Still, ultimate range may not matter too much if charging can be completed quickly. Here again though, the figures look fine but will need considerable update in the long term. That's because the EQS SUV, like its saloon and EQE counterparts, hasn't adopted the 800V electronic architecture that top Audi, Porsche and Genesis EVs use to charge at up to 350kW. Instead, there's an older-tech 400V system that offers up to 200kW DC rapid charge capability. Still, as we just said, at the current time when chargers capable of working at up to 350kW are rarer than unicorns, the EQS stats look just fine. A 10-80% charge in both versions of this car will take only 32 minutes.

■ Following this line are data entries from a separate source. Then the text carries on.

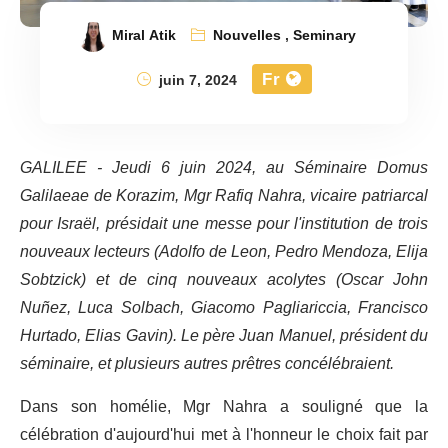
Miral Atik
Nouvelles
,
Seminary
Fr
juin 7, 2024
GALILEE - Jeudi 6 juin 2024, au Séminaire Domus
Galilaeae de Korazim, Mgr Rafiq Nahra, vicaire patriarcal
pour Israël, présidait une messe pour l'institution de trois
nouveaux lecteurs (Adolfo de Leon, Pedro Mendoza, Elija
Sobtzick) et de cinq nouveaux acolytes (Oscar John
Nuñez, Luca Solbach, Giacomo Pagliariccia, Francisco
Hurtado, Elias Gavin). Le père Juan Manuel, président du
séminaire, et plusieurs autres prêtres concélébraient.
Dans son homélie, Mgr Nahra a souligné que la
célébration d'aujourd'hui met à l'honneur le choix fait par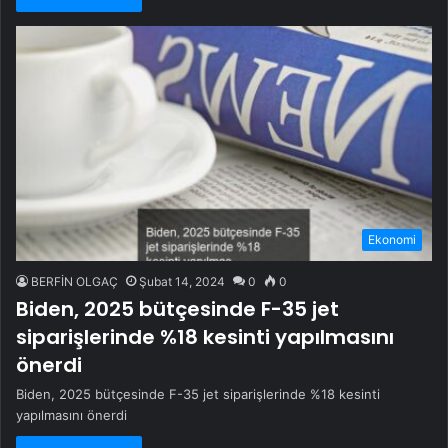
Ekonomi
BERFİN OLGAÇ
Şubat 14, 2024
0
0
Biden, 2025 bütçesinde F-35 jet
siparişlerinde %18 kesinti yapılmasını
önerdi
Biden, 2025 bütçesinde F-35 jet siparişlerinde %18 kesinti
yapılmasını önerdi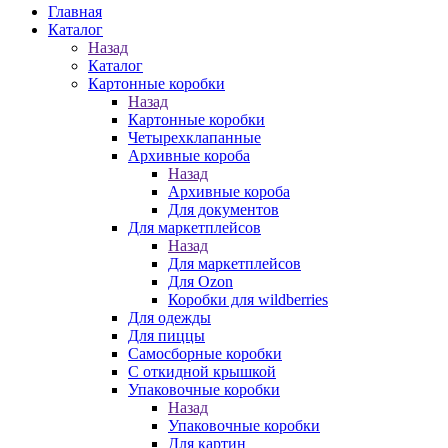
Главная
Каталог
Назад
Каталог
Картонные коробки
Назад
Картонные коробки
Четырехклапанные
Архивные короба
Назад
Архивные короба
Для документов
Для маркетплейсов
Назад
Для маркетплейсов
Для Ozon
Коробки для wildberries
Для одежды
Для пиццы
Самосборные коробки
С откидной крышкой
Упаковочные коробки
Назад
Упаковочные коробки
Для картин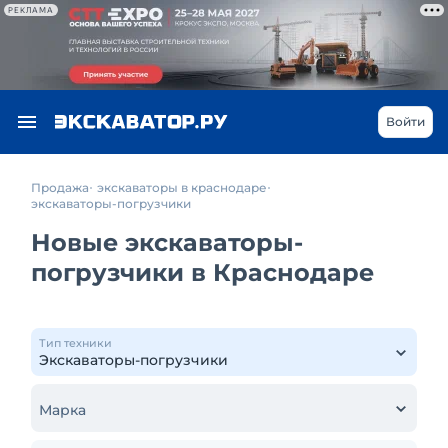
РЕКЛАМА
Войти
Продажа
экскаваторы в краснодаре
экскаваторы-погрузчики
Новые экскаваторы-
погрузчики в Краснодаре
Тип техники
Марка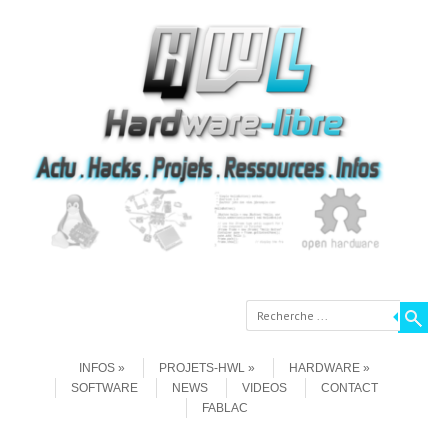
Recherche
Aller au contenu
Menu
INFOS
PROJETS-HWL
HARDWARE
SOFTWARE
NEWS
VIDEOS
CONTACT
FABLAC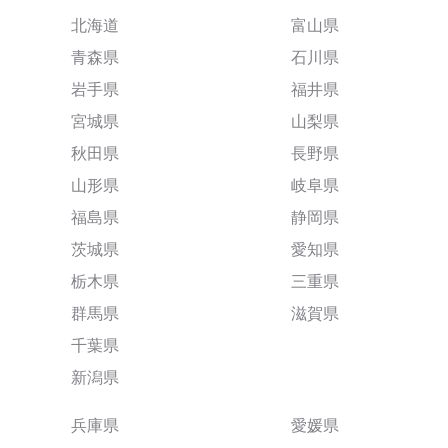
北海道
富山県
青森県
石川県
岩手県
福井県
宮城県
山梨県
秋田県
長野県
山形県
岐阜県
福島県
静岡県
茨城県
愛知県
栃木県
三重県
群馬県
滋賀県
千葉県
新潟県
兵庫県
愛媛県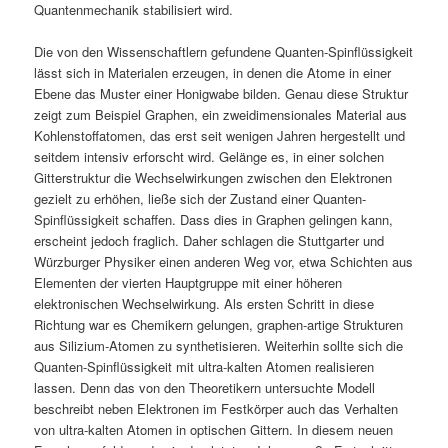
Quantenmechanik stabilisiert wird.
Die von den Wissenschaftlern gefundene Quanten-Spinflüssigkeit
lässt sich in Materialen erzeugen, in denen die Atome in einer
Ebene das Muster einer Honigwabe bilden. Genau diese Struktur
zeigt zum Beispiel Graphen, ein zweidimensionales Material aus
Kohlenstoffatomen, das erst seit wenigen Jahren hergestellt und
seitdem intensiv erforscht wird. Gelänge es, in einer solchen
Gitterstruktur die Wechselwirkungen zwischen den Elektronen
gezielt zu erhöhen, ließe sich der Zustand einer Quanten-
Spinflüssigkeit schaffen. Dass dies in Graphen gelingen kann,
erscheint jedoch fraglich. Daher schlagen die Stuttgarter und
Würzburger Physiker einen anderen Weg vor, etwa Schichten aus
Elementen der vierten Hauptgruppe mit einer höheren
elektronischen Wechselwirkung. Als ersten Schritt in diese
Richtung war es Chemikern gelungen, graphen-artige Strukturen
aus Silizium-Atomen zu synthetisieren. Weiterhin sollte sich die
Quanten-Spinflüssigkeit mit ultra-kalten Atomen realisieren
lassen. Denn das von den Theoretikern untersuchte Modell
beschreibt neben Elektronen im Festkörper auch das Verhalten
von ultra-kalten Atomen in optischen Gittern. In diesem neuen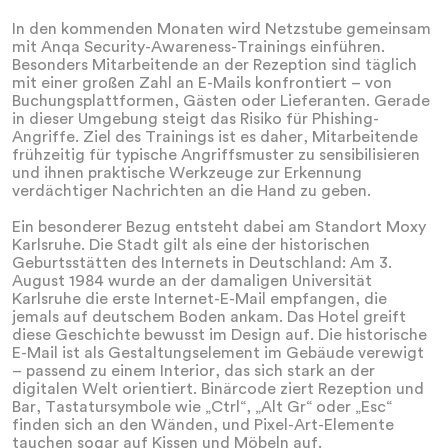
In den kommenden Monaten wird Netzstube gemeinsam
mit Anqa Security-Awareness-Trainings einführen.
Besonders Mitarbeitende an der Rezeption sind täglich
mit einer großen Zahl an E-Mails konfrontiert – von
Buchungsplattformen, Gästen oder Lieferanten. Gerade
in dieser Umgebung steigt das Risiko für Phishing-
Angriffe. Ziel des Trainings ist es daher, Mitarbeitende
frühzeitig für typische Angriffsmuster zu sensibilisieren
und ihnen praktische Werkzeuge zur Erkennung
verdächtiger Nachrichten an die Hand zu geben.
Ein besonderer Bezug entsteht dabei am Standort Moxy
Karlsruhe. Die Stadt gilt als eine der historischen
Geburtsstätten des Internets in Deutschland: Am 3.
August 1984 wurde an der damaligen Universität
Karlsruhe die erste Internet-E-Mail empfangen, die
jemals auf deutschem Boden ankam. Das Hotel greift
diese Geschichte bewusst im Design auf. Die historische
E-Mail ist als Gestaltungselement im Gebäude verewigt
– passend zu einem Interior, das sich stark an der
digitalen Welt orientiert. Binärcode ziert Rezeption und
Bar, Tastatursymbole wie „Ctrl“, „Alt Gr“ oder „Esc“
finden sich an den Wänden, und Pixel-Art-Elemente
tauchen sogar auf Kissen und Möbeln auf.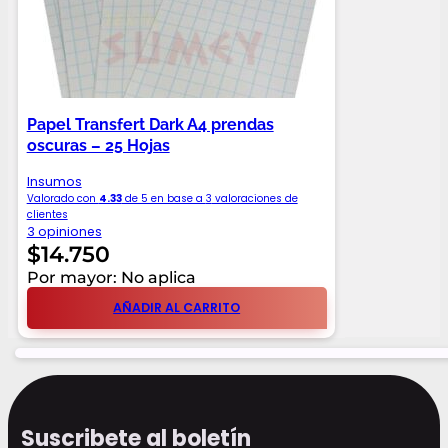
Papel Transfert Dark A4 prendas
oscuras – 25 Hojas
Insumos
Valorado con
4.33
de 5 en base a
3
valoraciones de
clientes
3 opiniones
$
14.750
Por mayor: No aplica
AÑADIR AL CARRITO
Suscribete al boletín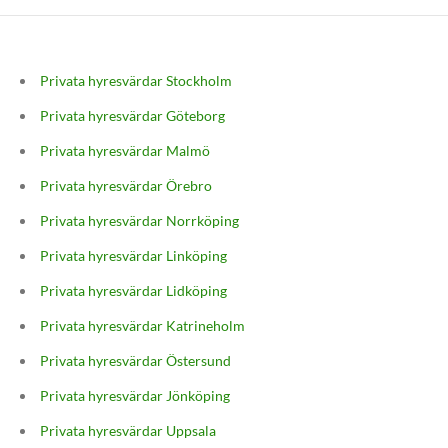
Privata hyresvärdar Stockholm
Privata hyresvärdar Göteborg
Privata hyresvärdar Malmö
Privata hyresvärdar Örebro
Privata hyresvärdar Norrköping
Privata hyresvärdar Linköping
Privata hyresvärdar Lidköping
Privata hyresvärdar Katrineholm
Privata hyresvärdar Östersund
Privata hyresvärdar Jönköping
Privata hyresvärdar Uppsala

And Mercedes claims that up to 186 miles of range can be added in as little as a quarter of an hour with the EQS 450 model.
As standard, you get an 11kW AC on-board charger, though a future option will allow customers to pay extra for a more powerful 22kW unit. Using an AC charging point, the 11kW on-board charger tops up the car from 10-100% in 10 hours. If you use a 7.4kW wallbox, you'll be looking at 17 hours and 15 minutes for a complete charge; so full replenishment will need a couple of nights of sleep then.
The Mercedes S-Class was never - could never - have been developed into the GLS SUV. Both are very different designs. And in considering that, you get some idea of the scale of the engineering task involved in using just about everything from the EQS saloon - basically the S-Class of the future - to create the EQS SUV. Which is why development of this exclusive SUV took so long.
What's been achieved here as a result is a very satisfying car indeed. Whether it's worth nearly twice as much as a BMW iX is another question. But this car has the advantage of seven seats and it's a bigger SUV that makes a bigger statement. If that's enough for you, you won't be disappointed.